Renovados em nossas esperanças, com a força dos encontros e dos projetos
dialógicos, democráticos e coletivos, percebemos que, aos poucos,
retomamos a força para que outras educações e outros mundos também sejam
reescritos. Segundo Paulo Freire,
“Mais do que um ser no mundo, o ser humano se tornou uma Presença no
mundo, com o mundo e com os outros. Presença que, reconhecendo a outra
presença como um 'não eu' se reconhece como 'si própria'. Presença que
pensa a si mesma, que se sabe presença, que intervém, que transforma,
que fala do que faz mas também do que sonha, que constata, compara,
avalia, valora, decide, que rompe. E é no domínio da decisão, da
avaliação, da liberdade, da ruptura, da opção, que se instaura a
necessidade da ética e se impõe a responsabilidade. A ética se torna
inevitável e sua transgressão possível é um desvalor, jamais uma
virtude”. (Freire, 1997, p. 20).
Ler a vida, ler o mundo e reescrever a esperança, significa tornar
estas leituras presentes em todas as fases de nossas vidas, dentro e
fora da escola em que vivemos, na qual estamos e atuamos como
aprendentes e ensinantes. “A mudança do mundo implica a dialetização
entre a denúncia da situação desumanizante e o anúncio de sua superação,
no fundo, o nosso sonho”. (Idem, p. 88). Ler, interpretar e transformar
o mundo são práticas de quem deseja construir, efetivamente, outros
mundos e outras educações, possíveis, necessárias e urgentes. Com
“paciência impaciente” e com “esperança sem espera”.
Referências bibliográficas
FREIRE, Paulo. A importância do ato de ler: em três artigos que se completam. São Paulo, Cortes, 37 ed., 1999.
FREIRE, Paulo. Prefácio À Edição Brasileira. In: SNYDERS, Georges. Alunos felizes: reflexão sobre a alegria na escola a partir de textos literários. São Paulo, Editora Paz e Terra, 2005. p. 9-10.
FREIRE, Paulo. Pedagogia da autonomia. Saberes necessários à prática educativa. São Paulo, Paz e Terra, 1997.
GADOTTI, Moacir. Gestão democrática com participação popular: planejamento e organização da educação nacional. São Paulo, Editora e Livraria Instituto Paulo Freire, 2013. Cadernos de Formação v.6.
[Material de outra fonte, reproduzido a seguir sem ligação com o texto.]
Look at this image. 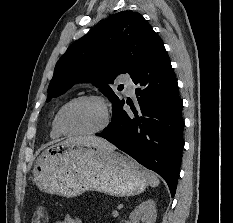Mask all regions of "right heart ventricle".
<instances>
[{
    "label": "right heart ventricle",
    "instance_id": "1",
    "mask_svg": "<svg viewBox=\"0 0 233 223\" xmlns=\"http://www.w3.org/2000/svg\"><path fill=\"white\" fill-rule=\"evenodd\" d=\"M64 104H65V103H63V104L61 105V107H62ZM61 107H60V108H61ZM60 108H59L58 111L56 112V114H55V116H54V118H53V120H52V122H51L50 137H51L53 140H58V139H60L61 137L64 136V134L60 133V132L58 131L57 127H56V116H57V114H58Z\"/></svg>",
    "mask_w": 233,
    "mask_h": 223
}]
</instances>
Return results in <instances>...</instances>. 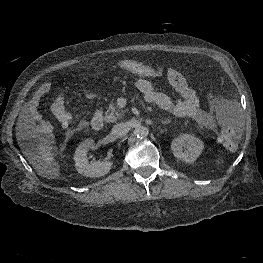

PADILHA, Paulo Roberto. Educar em todos os cantos: por uma educação intertranscultural. São Paulo, Cortez, 2007; Editora e Livraria Instituto Paulo Freire, 2012.
Paulo Roberto Padilha é Pedagogo, mestre e doutor em educação
pela Faculdade de Educação da USP. Diretor do Instituto Paulo Freire.
Músico e bacharel em Ciências Contábeis. É autor de vários livros, entre
eles Educar em todos os cantos, Educação Integral, Educação cidadã, Município que Educa, Currículo Intertranscultural, Planejamento Dialógico.
E-mail:
padilha@paulofreire.org
www.paulofreire.org
[1]
“Black Bloc foi o termo sugerido de forma confusa na imprensa nacional.
Seriam jovens anarquistas anticapitalistas e antiglobalização, cujo lema
passa por destruir a propriedade de grandes corporações e enfrentar a
polícia. Nas capas de jornais e na boca dos âncoras televisivos, eram 'a
minoria baderneira' em meio a 'protestos que começaram pacíficos e
ordeiros'. Uma abordagem simplista diante de um fenômeno complexo”.
(reportagem da capa da Revista Carta Capital, por Piero Locatelli e
Willian Vieira, intitulada “O black bloc está na rua”. Edição 7 de
agosto de 2013 Ano XVIII No 760. pg. 22 a 26).
[2] Vejam só.... este texto foi escrito há exatamente 30 anos e 7 meses. Alguma semelhança com os nossos dias não será pura coincidência. Infelizmente.